Per prima cosa, il massimo rispetto va a questa persona e al suo progetto. Certo, sarebbe facile dire adesso – il Cigno nero ce lo ricorda – che l’obiettivo era troppo al di sopra della sua portata, ma il fatto di averlo pensato, sognato, visualizzato e poi cercato è un grande merito di Dan.

Del resto anch’io qualche anno fa avevo l’idea di diventare un professionista (all’epoca ciò era consentito, poi il limite è stato riportato a quarant’anni di età: cosa che se da un punto di vista sportivo trovo corretta, non posso certamente dire lo stesso da un punto di vista per così dire costituzionale, ovvero di eguaglianza, ovvero di pari opportunità). Quando mi è stato chiaro, circa tre anni fa, che ciò non sarebbe stato possibile ho elaborato il mio piano B, che è quello di arrivare nei dintorni dello 0 entro i miei 55 anni di età. (Poi qui ovviamente si inseriscono considerazioni relative all’invecchiamento e alle motivazioni di cui ho parlato tante volte e che non ribadirò ora.)

Del resto la teoria delle 10mila ore – a proposito: sto leggendo proprio in questi giorni l’ultimo libro di Anders Ericsson, di cui dirò senz’altro nelle prossime settimane (ed è tra l’altro ironico che proprio questo libro ricordi in maniera ampia la storia di Dan) – dice “semplicemente” che con tale numero di ore di deliberate practice puoi raggiungere un livello professionale, ovvero di esperto, in qualunque disciplina umana (semplifico, perché la teoria è più complicata di così; e comunque si tratta di qualcosa oggetto di dibattito nella comunità scientifica, non certo di assiomi).
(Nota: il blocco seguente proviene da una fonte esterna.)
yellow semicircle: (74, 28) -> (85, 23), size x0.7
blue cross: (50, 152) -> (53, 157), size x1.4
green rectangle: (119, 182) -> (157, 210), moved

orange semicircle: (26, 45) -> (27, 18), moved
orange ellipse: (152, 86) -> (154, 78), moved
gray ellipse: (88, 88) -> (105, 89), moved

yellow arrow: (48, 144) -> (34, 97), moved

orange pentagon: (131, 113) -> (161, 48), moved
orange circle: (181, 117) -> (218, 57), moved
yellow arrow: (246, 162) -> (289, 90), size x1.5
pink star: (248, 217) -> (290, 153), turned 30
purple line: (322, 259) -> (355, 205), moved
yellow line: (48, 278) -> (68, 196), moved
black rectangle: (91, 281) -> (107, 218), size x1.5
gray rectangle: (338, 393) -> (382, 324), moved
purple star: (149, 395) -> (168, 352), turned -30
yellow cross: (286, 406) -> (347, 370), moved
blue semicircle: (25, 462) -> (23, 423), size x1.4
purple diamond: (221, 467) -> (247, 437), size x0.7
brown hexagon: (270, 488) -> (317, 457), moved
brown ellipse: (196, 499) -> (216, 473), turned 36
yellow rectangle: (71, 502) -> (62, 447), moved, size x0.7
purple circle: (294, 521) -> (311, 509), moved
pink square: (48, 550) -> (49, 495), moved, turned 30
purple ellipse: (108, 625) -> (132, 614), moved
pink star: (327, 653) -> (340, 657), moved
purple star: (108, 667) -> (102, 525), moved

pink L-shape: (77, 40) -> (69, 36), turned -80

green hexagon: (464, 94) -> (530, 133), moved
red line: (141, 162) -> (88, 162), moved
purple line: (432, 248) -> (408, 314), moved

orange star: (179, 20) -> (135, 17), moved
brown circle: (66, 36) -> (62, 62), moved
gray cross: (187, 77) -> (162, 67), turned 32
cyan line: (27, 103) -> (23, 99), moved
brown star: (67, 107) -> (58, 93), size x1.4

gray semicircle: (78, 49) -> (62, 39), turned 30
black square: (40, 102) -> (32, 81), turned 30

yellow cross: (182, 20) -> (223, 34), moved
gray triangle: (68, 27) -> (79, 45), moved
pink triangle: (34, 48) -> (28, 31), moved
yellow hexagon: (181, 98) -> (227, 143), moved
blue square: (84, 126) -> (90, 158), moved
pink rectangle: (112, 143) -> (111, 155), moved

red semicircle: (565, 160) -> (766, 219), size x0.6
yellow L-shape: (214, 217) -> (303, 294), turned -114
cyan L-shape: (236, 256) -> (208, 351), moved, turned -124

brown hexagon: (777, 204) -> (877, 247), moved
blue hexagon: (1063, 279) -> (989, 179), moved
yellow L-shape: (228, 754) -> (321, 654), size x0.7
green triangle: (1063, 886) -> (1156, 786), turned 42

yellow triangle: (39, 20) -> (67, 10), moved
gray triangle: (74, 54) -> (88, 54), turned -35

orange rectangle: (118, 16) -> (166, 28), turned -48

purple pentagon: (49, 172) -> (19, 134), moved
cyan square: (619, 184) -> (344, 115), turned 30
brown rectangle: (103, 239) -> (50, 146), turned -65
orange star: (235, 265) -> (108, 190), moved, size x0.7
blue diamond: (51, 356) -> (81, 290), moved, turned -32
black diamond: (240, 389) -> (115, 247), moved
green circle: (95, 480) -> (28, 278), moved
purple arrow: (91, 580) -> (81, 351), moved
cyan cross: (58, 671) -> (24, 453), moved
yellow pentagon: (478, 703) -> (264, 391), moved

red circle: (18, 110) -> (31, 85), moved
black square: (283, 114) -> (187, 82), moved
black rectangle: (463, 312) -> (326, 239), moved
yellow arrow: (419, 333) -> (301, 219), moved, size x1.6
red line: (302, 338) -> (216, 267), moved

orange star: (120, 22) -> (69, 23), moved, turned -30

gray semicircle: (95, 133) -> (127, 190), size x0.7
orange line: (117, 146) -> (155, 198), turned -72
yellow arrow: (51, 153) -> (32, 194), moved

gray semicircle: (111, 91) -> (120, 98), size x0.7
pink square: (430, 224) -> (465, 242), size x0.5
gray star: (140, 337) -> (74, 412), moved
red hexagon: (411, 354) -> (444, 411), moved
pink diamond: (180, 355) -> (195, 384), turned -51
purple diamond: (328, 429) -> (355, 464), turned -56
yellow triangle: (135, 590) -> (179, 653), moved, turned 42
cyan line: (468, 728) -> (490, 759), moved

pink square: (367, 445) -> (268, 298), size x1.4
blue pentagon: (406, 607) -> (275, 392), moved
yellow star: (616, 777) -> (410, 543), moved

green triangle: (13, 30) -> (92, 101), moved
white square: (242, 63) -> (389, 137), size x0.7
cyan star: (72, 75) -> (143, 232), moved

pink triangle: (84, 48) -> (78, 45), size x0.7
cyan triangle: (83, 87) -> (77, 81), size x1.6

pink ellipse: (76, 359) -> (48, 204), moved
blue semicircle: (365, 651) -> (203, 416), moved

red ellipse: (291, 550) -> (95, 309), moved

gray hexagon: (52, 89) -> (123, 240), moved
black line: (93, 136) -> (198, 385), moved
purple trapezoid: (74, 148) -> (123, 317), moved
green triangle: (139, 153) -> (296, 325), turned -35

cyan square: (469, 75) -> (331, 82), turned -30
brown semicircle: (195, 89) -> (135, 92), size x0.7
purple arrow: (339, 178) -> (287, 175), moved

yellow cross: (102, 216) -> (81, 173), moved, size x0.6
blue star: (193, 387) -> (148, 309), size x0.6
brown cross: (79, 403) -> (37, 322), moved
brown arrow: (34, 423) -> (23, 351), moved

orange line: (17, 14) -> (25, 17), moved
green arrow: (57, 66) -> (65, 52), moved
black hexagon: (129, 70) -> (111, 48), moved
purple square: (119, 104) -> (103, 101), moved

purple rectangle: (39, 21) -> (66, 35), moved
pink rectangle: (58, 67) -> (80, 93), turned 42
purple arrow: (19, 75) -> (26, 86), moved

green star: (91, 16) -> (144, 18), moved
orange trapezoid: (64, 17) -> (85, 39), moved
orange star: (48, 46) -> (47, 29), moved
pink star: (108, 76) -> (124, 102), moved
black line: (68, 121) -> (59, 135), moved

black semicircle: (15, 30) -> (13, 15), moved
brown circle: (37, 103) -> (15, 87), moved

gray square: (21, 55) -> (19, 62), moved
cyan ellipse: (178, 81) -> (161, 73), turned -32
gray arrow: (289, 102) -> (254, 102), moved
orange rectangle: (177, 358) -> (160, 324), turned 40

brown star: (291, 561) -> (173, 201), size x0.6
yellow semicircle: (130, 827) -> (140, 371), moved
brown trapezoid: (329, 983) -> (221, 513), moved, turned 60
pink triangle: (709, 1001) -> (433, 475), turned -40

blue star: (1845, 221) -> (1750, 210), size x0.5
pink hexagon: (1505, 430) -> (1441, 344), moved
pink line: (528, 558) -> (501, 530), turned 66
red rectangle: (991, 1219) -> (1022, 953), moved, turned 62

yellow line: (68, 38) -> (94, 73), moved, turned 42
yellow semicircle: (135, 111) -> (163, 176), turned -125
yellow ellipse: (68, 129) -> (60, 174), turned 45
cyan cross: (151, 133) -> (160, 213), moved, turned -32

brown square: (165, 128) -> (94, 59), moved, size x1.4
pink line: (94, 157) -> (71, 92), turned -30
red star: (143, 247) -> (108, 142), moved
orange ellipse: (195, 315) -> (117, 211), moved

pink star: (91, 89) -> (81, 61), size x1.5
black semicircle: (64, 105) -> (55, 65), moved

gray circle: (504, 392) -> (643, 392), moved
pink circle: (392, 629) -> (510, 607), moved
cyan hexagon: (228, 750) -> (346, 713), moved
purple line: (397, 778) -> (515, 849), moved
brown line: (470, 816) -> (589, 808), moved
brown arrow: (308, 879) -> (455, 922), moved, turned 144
Però da “esperto” a “giocatore del tour maggiore” ci sono almeno un paio di salti di categoria. E comunque non esistono allo stato prove che sia possibile partire da zero a trent’anni e arrivare a competere con i migliori. Perché in effetti è vero quel che dice Silvio Grappasonni quando Ernie Els esce dalla sabbia: che si vede che quel movimento l’ha praticato all’infinito sin da bambino, e dunque per lui è del tutto naturale. Al contrario le mie uscite dal bunker, come immagino quelle di Dan, per quanto praticate e raffinate col tempo saranno sempre “costruite”, avranno sempre e comunque un che di posticcio, di appiccicato che le rende di una categoria inferiore.

Sarebbe certamente interessante che Dan facesse un’analisi di questi anni, una sorta di bilancio di questa esperienza che è assolutamente eccellente. (È molto facile per noi, “della razza / di chi rimane a terra”, guardare che cosa fanno gli altri e criticare; ma essere nell’occhio del ciclone, ovvero buttare il cuore al di là dell’ostacolo è un atto che merita la massima considerazione e il massimo rispetto.) Questo sarebbe utile a noi golfisti “normali”, per cercare di capire qualcosa di più dell’apprendimento.

Lo dice anche l’autore dell’articolo succitato:

But if Dan leaves his “Plan” like it is now, we’ve gained nothing. We don’t know anything more about the ten-thousand-hour theory than we did before. I doubt Dan will do any kind of post-mortem as it really isn’t his style. He will say that he wants to focus on the positive and to keep looking forward. But, in failing, I believe that Dan has brought one of the major problems facing golf to the forefront. How people learn to play the game is broken and it needs to be fixed.

In ogni caso il punto centrale non cambia: è solo la pratica concentrata e focalizzata che ti farà diventare il golfista migliore che tu possa diventare. E questo Dan l’aveva capito da tempo. Non sei arrivato in fondo ma te la sei giocata bene, hai il mio massimo rispetto per questi anni che hai dedicato a questa avventura. Well played, dear Dan.